Olimpiyat hayaliyle ilgili konuşan 23 yaşındaki sporcu, şunları kaydetti:
“Her profesyonel sporcunun hayali olimpiyatlara katılmaktır. Şu anda 2020 Olimpiyat Oyunları’na katılmam imkansız olmasa bile çok zor gözüküyor. Hedeflerim arasında 2024 ve 2028 Olimpiyatları var. Olimpiyatlara gitmek istiyorsak çok uzun dönemli bir yol haritası çizmemiz gerekiyor. Buna hayatımızı adamış olmamız gerekiyor. Sporda bir gün bile antrenman yapmazsanız size kayıp olarak yansıyor. Antrenör, yarış seçimleri, sponsorlar, beslenme, dinlenme gerçekten spor için olimpiyat yolunda en önemli etkenlerden biri.”
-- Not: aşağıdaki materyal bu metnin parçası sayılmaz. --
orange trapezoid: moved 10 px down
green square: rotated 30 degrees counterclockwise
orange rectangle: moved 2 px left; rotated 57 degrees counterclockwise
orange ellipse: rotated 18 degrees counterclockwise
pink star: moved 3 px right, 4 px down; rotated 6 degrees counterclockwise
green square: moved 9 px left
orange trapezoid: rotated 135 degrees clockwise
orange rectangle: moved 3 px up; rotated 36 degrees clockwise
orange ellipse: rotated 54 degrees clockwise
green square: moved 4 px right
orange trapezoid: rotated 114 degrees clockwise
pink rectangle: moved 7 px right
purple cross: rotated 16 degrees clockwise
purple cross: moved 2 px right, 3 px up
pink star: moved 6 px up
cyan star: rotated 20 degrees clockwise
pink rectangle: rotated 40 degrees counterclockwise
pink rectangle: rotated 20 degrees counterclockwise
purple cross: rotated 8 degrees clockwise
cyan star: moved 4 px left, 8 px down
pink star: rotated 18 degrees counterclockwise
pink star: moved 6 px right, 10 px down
“Dünyanın en zor dayanıklılık sporlarından biri”
Yüzme, bisiklet ve koşuyu içinde bulunduran triatlonun zorluğuna dikkati çeken Gültiğin, sözlerini şöyle sürdürdü:
“Triatlon ne yazık ki ülkemizde çok popüler olmayan bir spor branşı. Şu an gelişmekte ve yayılmaya başladı. Üç branşta da neredeyse her branşın milli takım sporcuları seviyesinde olmalısınız. Diğer sporlarla kıyasladığınızda dünyanın en zor dayanıklılık sporlarından biri olarak gösteriliyor. Avantaj olarak, bir branştan sıkıldığınızda veya sakatlık yaşadığınızda diğer branşta kendinizi geliştirebiliyorsunuz. Dezavantajları olarak ise antrenman sayısının ve yüklenme şiddetinin çok fazla olması.”
“Olimpiyat için mola vermek veya dinlenmek gibi bir şansımız yok”
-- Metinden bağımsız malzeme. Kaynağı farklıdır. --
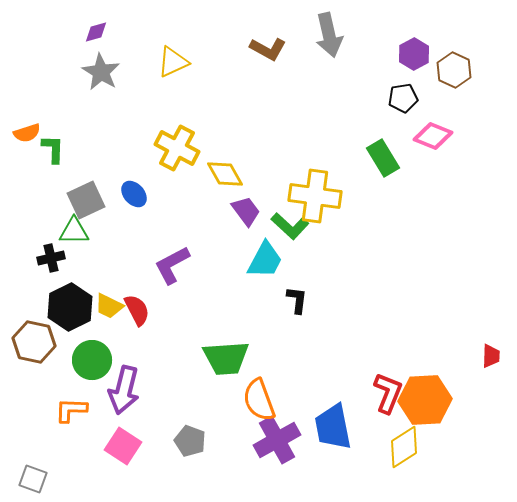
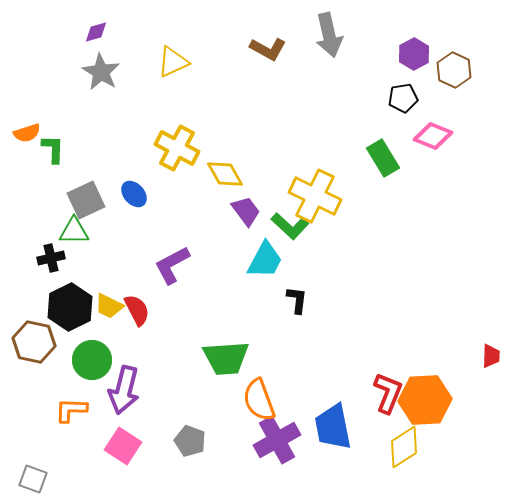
yellow cross at (315, 196): rotated 18 degrees clockwise
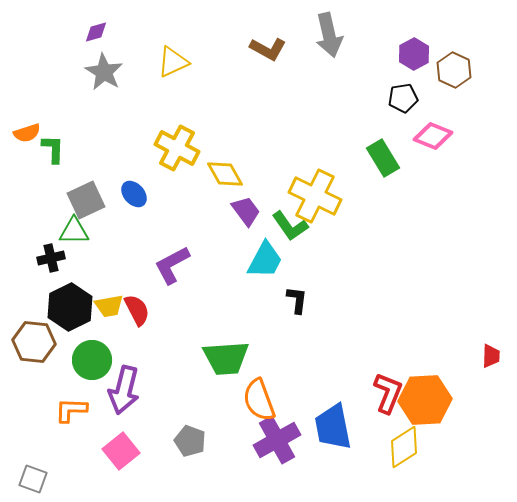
gray star at (101, 72): moved 3 px right
green L-shape at (290, 226): rotated 12 degrees clockwise
yellow trapezoid at (109, 306): rotated 36 degrees counterclockwise
brown hexagon at (34, 342): rotated 6 degrees counterclockwise
pink square at (123, 446): moved 2 px left, 5 px down; rotated 18 degrees clockwise
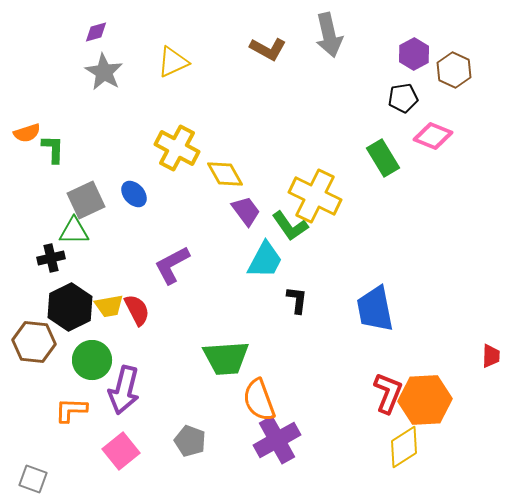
blue trapezoid at (333, 427): moved 42 px right, 118 px up
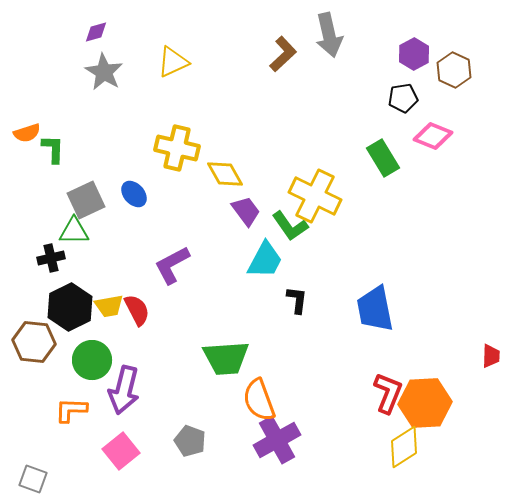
brown L-shape at (268, 49): moved 15 px right, 5 px down; rotated 72 degrees counterclockwise
yellow cross at (177, 148): rotated 15 degrees counterclockwise
orange hexagon at (425, 400): moved 3 px down
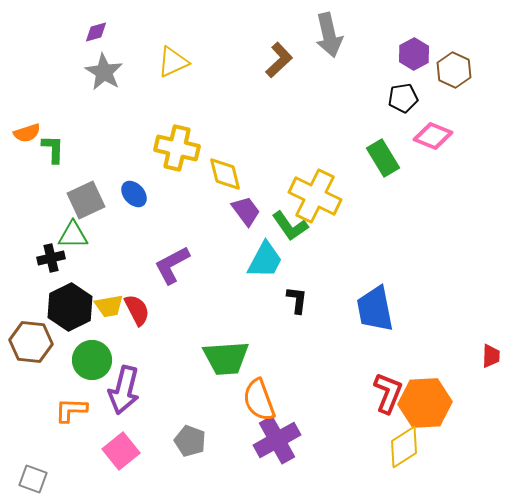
brown L-shape at (283, 54): moved 4 px left, 6 px down
yellow diamond at (225, 174): rotated 15 degrees clockwise
green triangle at (74, 231): moved 1 px left, 4 px down
brown hexagon at (34, 342): moved 3 px left
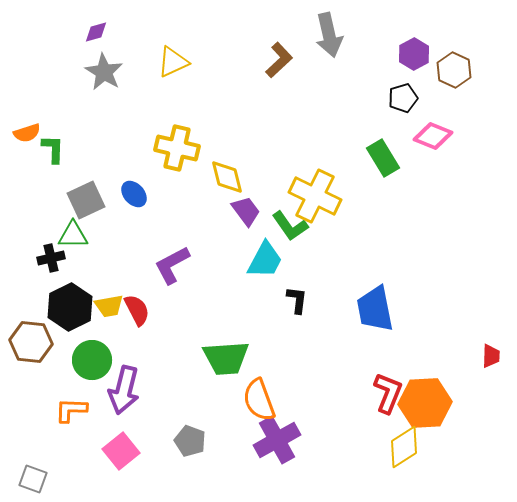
black pentagon at (403, 98): rotated 8 degrees counterclockwise
yellow diamond at (225, 174): moved 2 px right, 3 px down
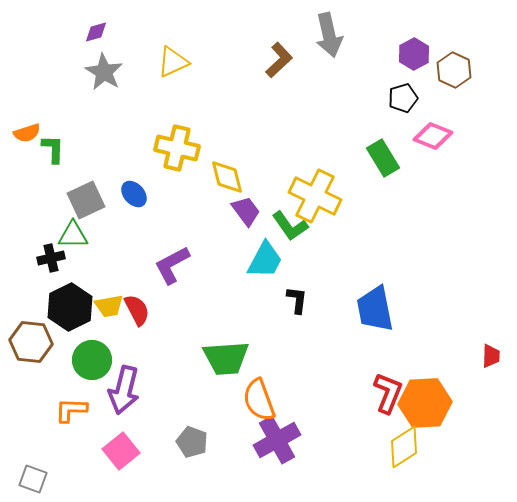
gray pentagon at (190, 441): moved 2 px right, 1 px down
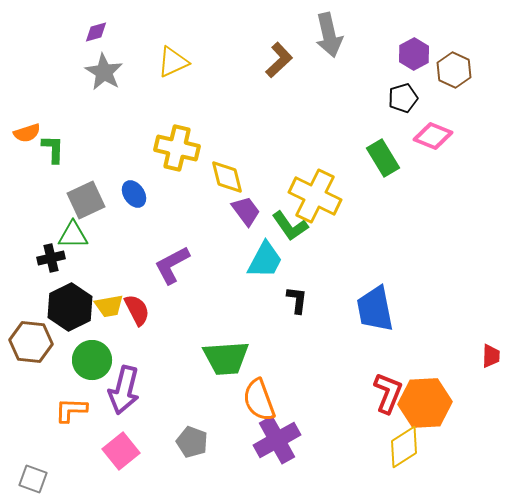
blue ellipse at (134, 194): rotated 8 degrees clockwise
Gültiğin Er, salgın sürecinde evde çalışmanın zor olduğunu ancak yavaş yavaş saha çalışmalarıyla formlarına kavuşmaya başladıklarını dile getirdi.
Evde yaptıkları çalışmaların havuzda ve dışarıda yapılan antrenmanlar kadar etkili olmadığını anlatan Gültiğin, “Evdeki çalışmalar sadece formumuzu korumak adına yapılan çalışmalardı. Şu an çalışmalarıma sanki yarış varmış gibi antrenörlerim ve federasyonla birlikte devam ediyoruz. Olimpiyatlar çok uzun bir yol. Olimpiyat için mola vermek veya dinlenmek gibi bir şansımız yok. Kaldığımız yerden çalışmalarımıza devam ederek olimpiyat yolunda hazırlanıyoruz.” değerlendirmesinde bulundu.